Exercise 10.3 Practical-Geometry -NCERT Solutions Class 7

Chapter 10 Ex.10.3 Question 1

Construct \(ΔDEF\) such that \(DE = 5\,\rm{ cm}\), \(DF = 3\,\rm{ cm}\) and \(m∠EDF = 90^\circ \).

Solution

Video Solution

What is known?

Lengths of sides of a \(ΔDEF\) and measure of one of the angles.

To construct:

A triangle \(ΔDEF\) such that \(DE = 5\,\rm{ cm}\), \(DF = 3\,\rm{ cm}\) and \(∠EDF = 90^\circ \).

Reasoning:

To construct a \(ΔDEF\) first, we draw a rough sketch with the given measure such that \(DE = 5\,\rm{ cm}, DF = 3\,\rm{ cm}\) and \(∠EDF = 90^\circ\), then follow the steps given below.

Steps:

Steps of construction:

1. Draw a line segment \(DE\) of length \(5\,\rm{cm}.\)
2. At \(D,\) draw \(DX\) making \(90^\circ\) with \(DE\).
3. With \(D\) as centre, draw an arc of radius \(3\,\rm{cm}\). It cuts \(DX\) at the point \(F.\)
4. Join \(EF\) to get the required triangle.

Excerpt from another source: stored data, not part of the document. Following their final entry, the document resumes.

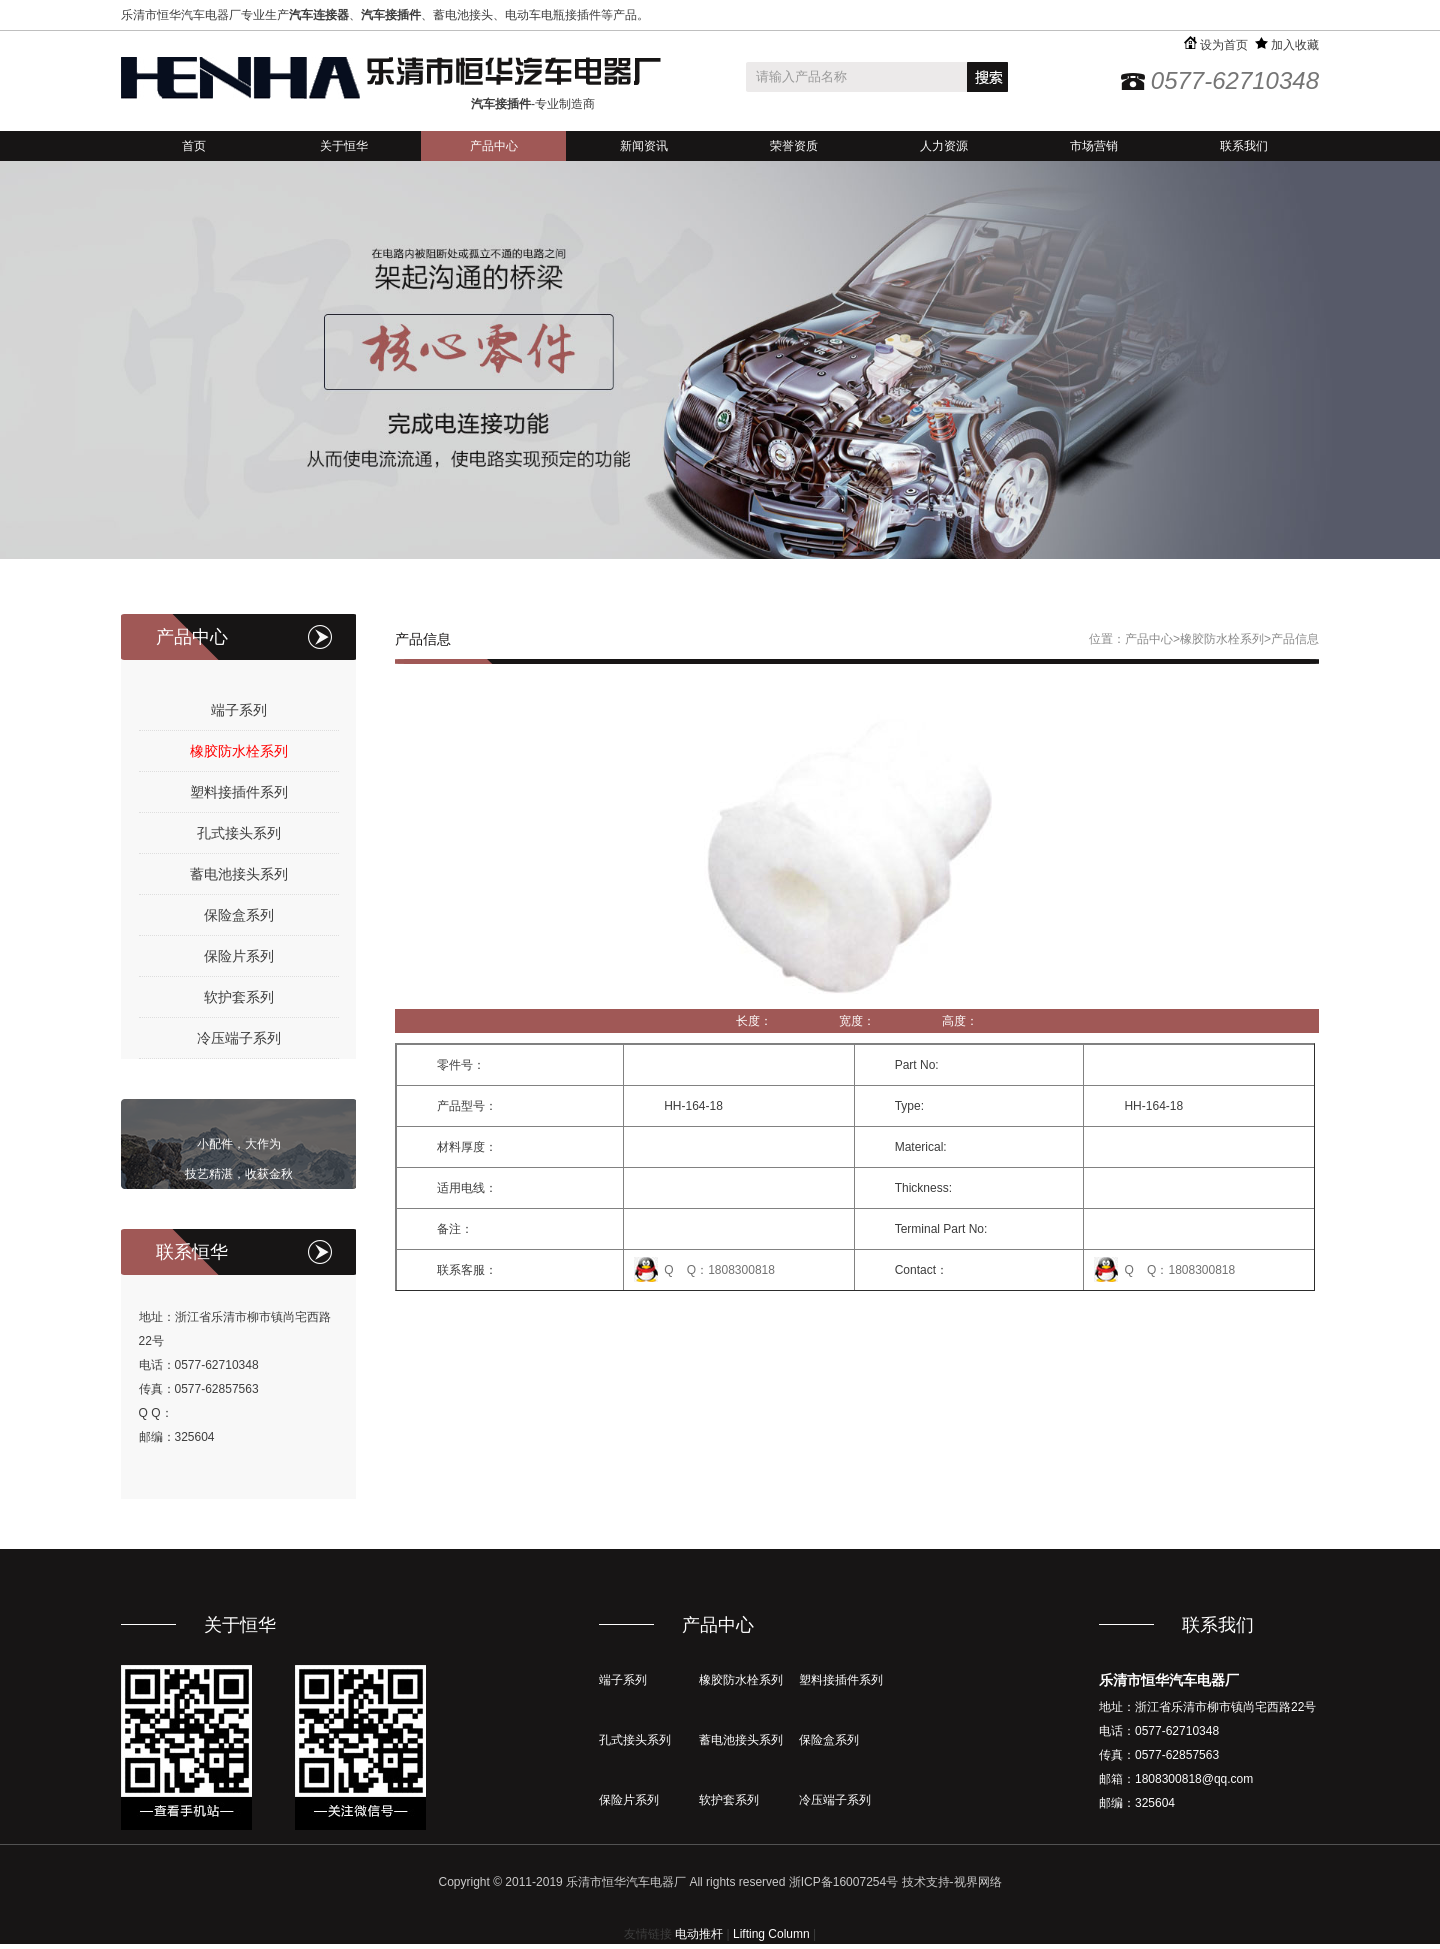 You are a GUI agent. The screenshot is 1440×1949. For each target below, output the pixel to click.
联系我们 (1244, 146)
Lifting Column (771, 1934)
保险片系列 (239, 956)
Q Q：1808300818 (719, 1270)
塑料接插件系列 (239, 792)
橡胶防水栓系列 (239, 751)
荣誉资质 (794, 146)
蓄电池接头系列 (239, 874)
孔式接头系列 (239, 833)
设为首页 (1216, 45)
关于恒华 (344, 146)
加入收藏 (1287, 45)
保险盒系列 (239, 915)
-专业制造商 (533, 104)
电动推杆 (699, 1934)
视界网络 (978, 1882)
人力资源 (944, 146)
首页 (194, 146)
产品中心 (494, 146)
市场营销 (1094, 146)
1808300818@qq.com (1194, 1779)
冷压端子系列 (239, 1038)
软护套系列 (239, 997)
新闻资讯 (644, 146)
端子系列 (239, 710)
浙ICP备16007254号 (843, 1882)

Thus,​​​​​​\(ΔDEF\)  is the required triangle.     

Chapter 10 Ex.10.3 Question 2

Construct an isosceles triangle in which the lengths of each of its equal sides is \(6.5\,\rm{ cm}\) and the angle between them is \(110^\circ\)

Solution

Video Solution

What is known?

Lengths of each of its equal sides is \(6.5\,\rm{ cm}\) and the angle between them is \(110^\circ.\)

To construct:

An isosceles triangle in which the lengths of each of its equal sides is \(6.5\,\rm{ cm}\) and the angle between them is \(110^\circ.\) 

Reasoning:

To construct an isosceles triangle in which the lengths of each of its equal sides is \(6.5\,\rm{ cm}\) and the angle between them is \(110^\circ,\)  follow the steps given below.

Steps:

Steps of construction :

1. Draw a line segment \(QR\) of length \(6.5\,\rm{cm}.\)
2. At \(Q,\) draw \(QX\) making an angle of \(110^\circ\) with \(QR.\)
3. With \(Q\) as centre, draw an arc of radius \(6.5\,\rm{cm}.\) It cuts \(QX\) at the point \(P.\)
4. Join \(PR\). Triangle \(PQR\) is the required isosceles triangle.

Chapter 10 Ex.10.3 Question 3

Construct \(\Delta ABC\) with \(BC = 7.5\,\rm{ cm}\), \(AC = 5\,\rm{ cm}\) and \(m∠C = 60^\circ\).

Solution

Video Solution

What is known?

Lengths of sides of a triangle are \(BC = 7.5\,\rm{ cm}\), \(AC = 5\,\rm{ cm}\) and \(∠C = 60^\circ\).

To construct:

A triangle \(\Delta ABC\)  with \(BC = 7.5\,\rm{ cm}\), \(AC = 5\,\rm{ cm}\) and \(∠C = 60^\circ\).

Reasoning:

To construct a triangle \(ΔABC\) with \(BC = 7.5\,{\rm{ cm}}, AC = 5\,\rm{ cm}\) and \(∠C = 60^\circ\), follow the steps given below.

Steps:

Steps of construction :

1. Draw a line segment \(BC\) of length \(7.5\,\rm{cm}.\)
2. At \(C\), draw \(CX\) making \(60^\circ\) with \(BC\).
3. With \(C\) as centre, draw an arc of radius \(5\,\rm{cm}.\) It cuts \(CX\) at the point \(A\).
4. Join \(AB.\)

Triangle \(ABC\) is the required triangle.